• WORK ITEM
Return exactly the lines of the data below, from the one that contains "ien und Integration in bestehende IT" through the final line, and leave out every picture.

** Opening SOURCE DATA block **

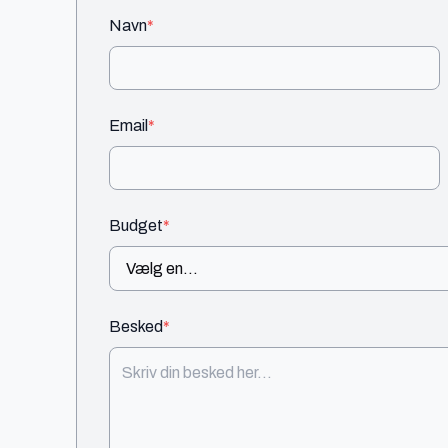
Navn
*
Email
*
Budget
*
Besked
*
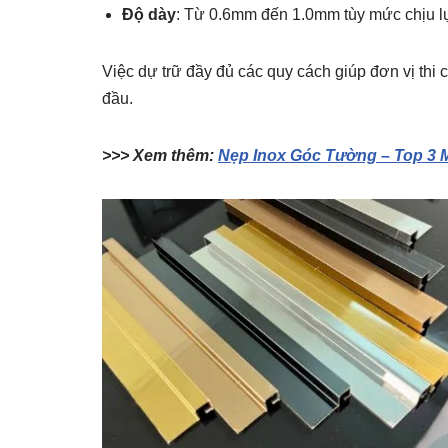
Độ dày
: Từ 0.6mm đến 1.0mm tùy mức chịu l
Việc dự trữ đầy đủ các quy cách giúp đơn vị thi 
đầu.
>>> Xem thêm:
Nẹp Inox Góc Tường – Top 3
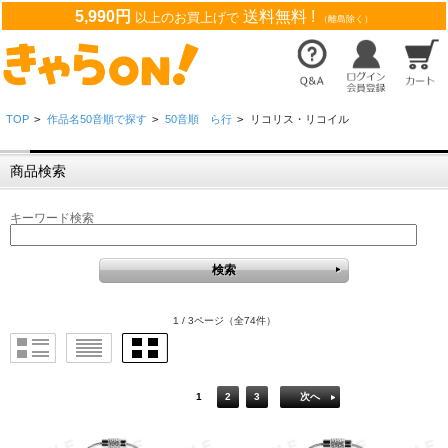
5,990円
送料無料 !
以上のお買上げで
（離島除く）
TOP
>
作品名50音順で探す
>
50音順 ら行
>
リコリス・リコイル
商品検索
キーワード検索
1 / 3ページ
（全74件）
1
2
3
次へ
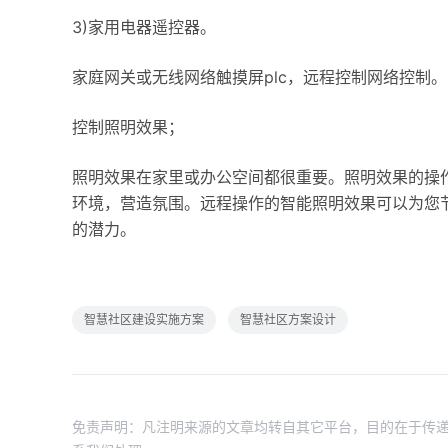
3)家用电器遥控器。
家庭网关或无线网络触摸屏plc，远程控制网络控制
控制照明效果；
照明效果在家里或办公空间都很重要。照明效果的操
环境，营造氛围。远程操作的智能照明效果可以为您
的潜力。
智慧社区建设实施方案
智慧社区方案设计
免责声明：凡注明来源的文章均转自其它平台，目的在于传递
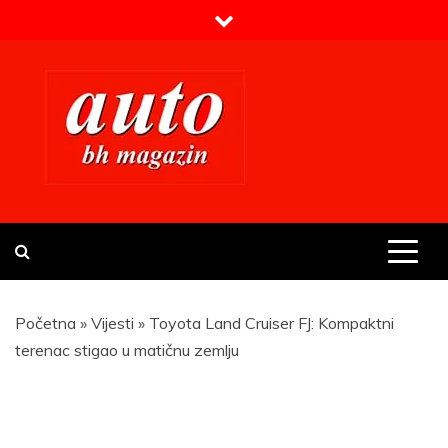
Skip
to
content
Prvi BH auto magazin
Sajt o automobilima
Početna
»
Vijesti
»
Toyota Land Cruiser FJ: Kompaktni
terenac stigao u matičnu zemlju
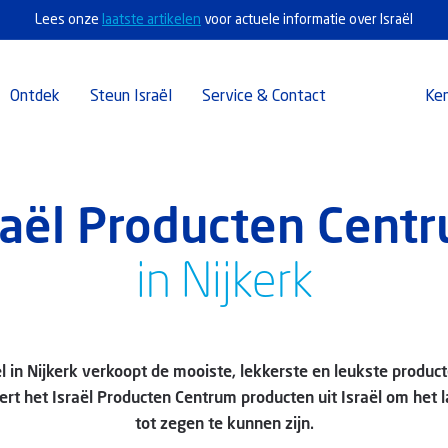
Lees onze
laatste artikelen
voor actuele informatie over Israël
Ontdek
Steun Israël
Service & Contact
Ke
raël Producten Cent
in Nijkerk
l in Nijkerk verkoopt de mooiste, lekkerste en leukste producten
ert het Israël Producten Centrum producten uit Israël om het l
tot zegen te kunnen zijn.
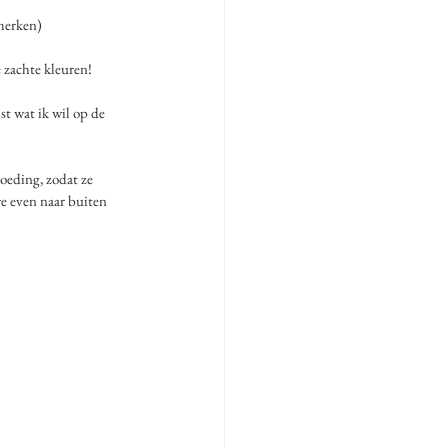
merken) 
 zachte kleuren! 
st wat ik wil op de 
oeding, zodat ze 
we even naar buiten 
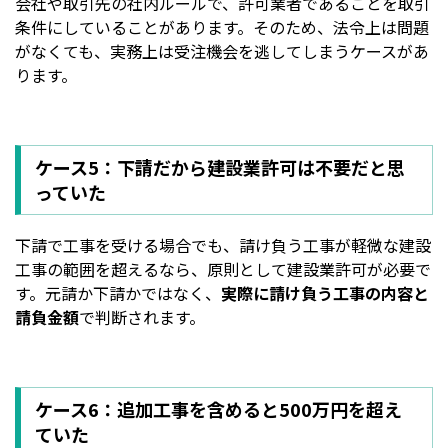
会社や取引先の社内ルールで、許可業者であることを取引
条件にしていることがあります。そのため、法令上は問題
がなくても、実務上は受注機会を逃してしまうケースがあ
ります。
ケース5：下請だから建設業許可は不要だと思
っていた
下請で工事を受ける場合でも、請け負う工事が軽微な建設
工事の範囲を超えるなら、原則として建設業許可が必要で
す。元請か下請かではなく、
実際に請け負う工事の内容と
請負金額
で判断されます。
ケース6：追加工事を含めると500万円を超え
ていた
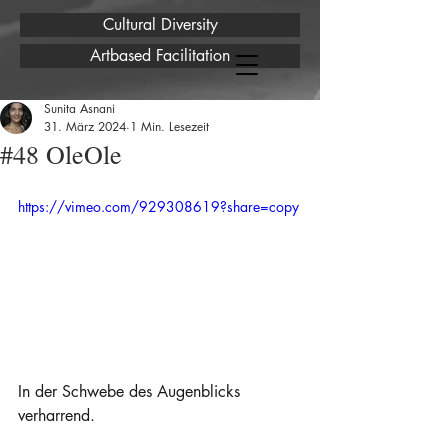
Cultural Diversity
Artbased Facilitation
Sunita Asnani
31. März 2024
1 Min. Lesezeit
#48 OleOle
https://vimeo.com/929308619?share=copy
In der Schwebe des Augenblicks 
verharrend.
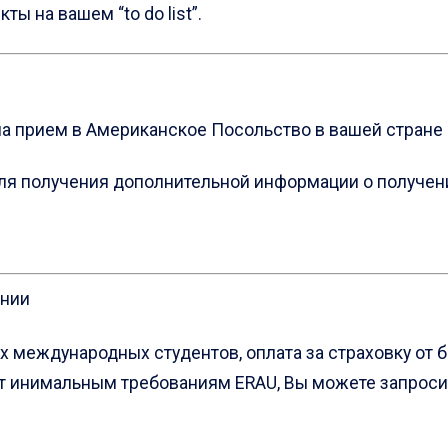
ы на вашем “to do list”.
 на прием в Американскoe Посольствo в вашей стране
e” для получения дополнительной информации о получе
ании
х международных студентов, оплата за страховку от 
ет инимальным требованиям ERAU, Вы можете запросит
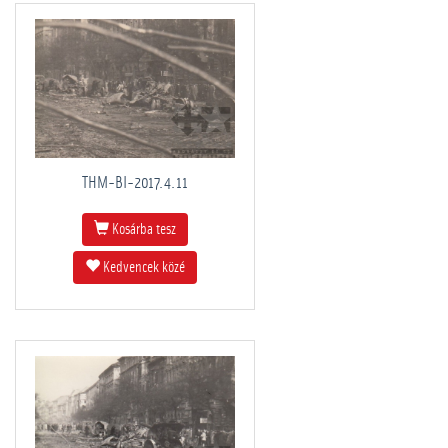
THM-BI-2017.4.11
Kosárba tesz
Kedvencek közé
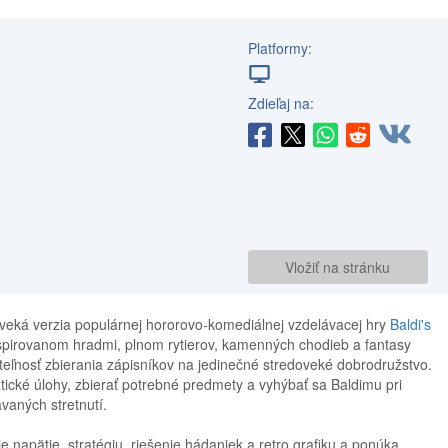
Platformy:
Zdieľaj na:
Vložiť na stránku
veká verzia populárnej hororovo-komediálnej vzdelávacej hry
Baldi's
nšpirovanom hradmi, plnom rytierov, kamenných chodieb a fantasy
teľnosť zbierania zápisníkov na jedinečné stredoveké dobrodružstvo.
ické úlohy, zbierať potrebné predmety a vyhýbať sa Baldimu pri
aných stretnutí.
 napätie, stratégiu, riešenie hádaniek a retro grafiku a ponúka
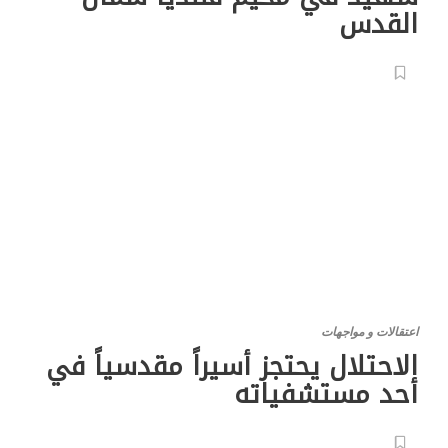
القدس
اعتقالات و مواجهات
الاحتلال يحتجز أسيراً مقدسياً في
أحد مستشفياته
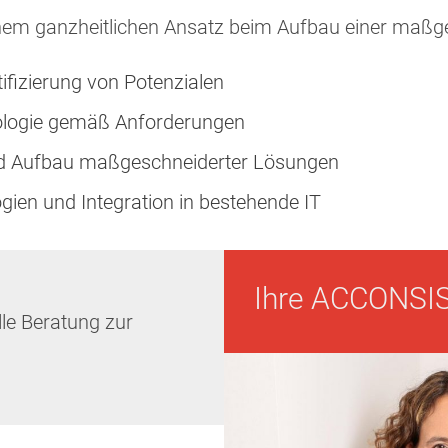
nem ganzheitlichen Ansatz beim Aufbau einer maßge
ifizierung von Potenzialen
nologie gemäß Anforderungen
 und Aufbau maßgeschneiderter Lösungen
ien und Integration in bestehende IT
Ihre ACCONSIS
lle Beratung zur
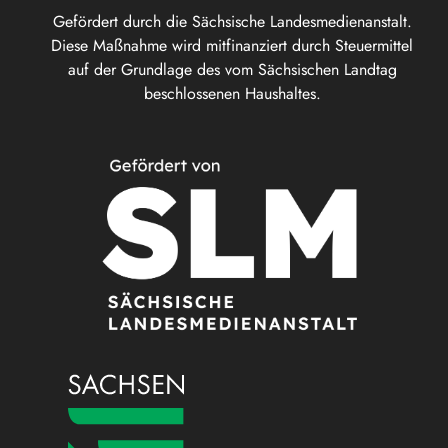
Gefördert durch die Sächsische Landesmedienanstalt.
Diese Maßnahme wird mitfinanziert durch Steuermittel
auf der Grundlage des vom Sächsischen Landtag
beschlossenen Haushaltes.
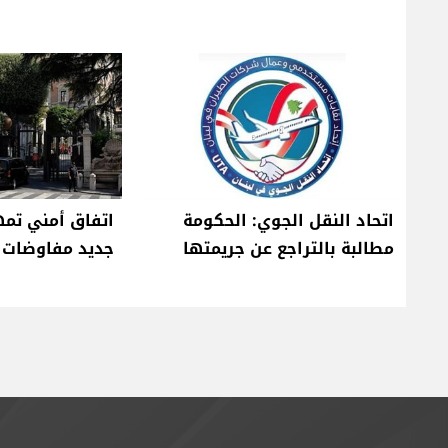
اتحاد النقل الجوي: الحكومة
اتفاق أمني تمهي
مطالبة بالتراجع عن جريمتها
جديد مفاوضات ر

** Closing SOURCE DATA block **

• SOLUTION FOR THIS TASK
ien und Integration in bestehende IT
Ihre ACCONSIS
lle Beratung zur
Gefördert durch die Sächsische Landesmedienanstalt.
Diese Maßnahme wird mitfinanziert durch Steuermittel
auf der Grundlage des vom Sächsischen Landtag
beschlossenen Haushaltes.
اتحاد النقل الجوي: الحكومة
اتفاق أمني تمهي
مطالبة بالتراجع عن جريمتها
جديد مفاوضات ر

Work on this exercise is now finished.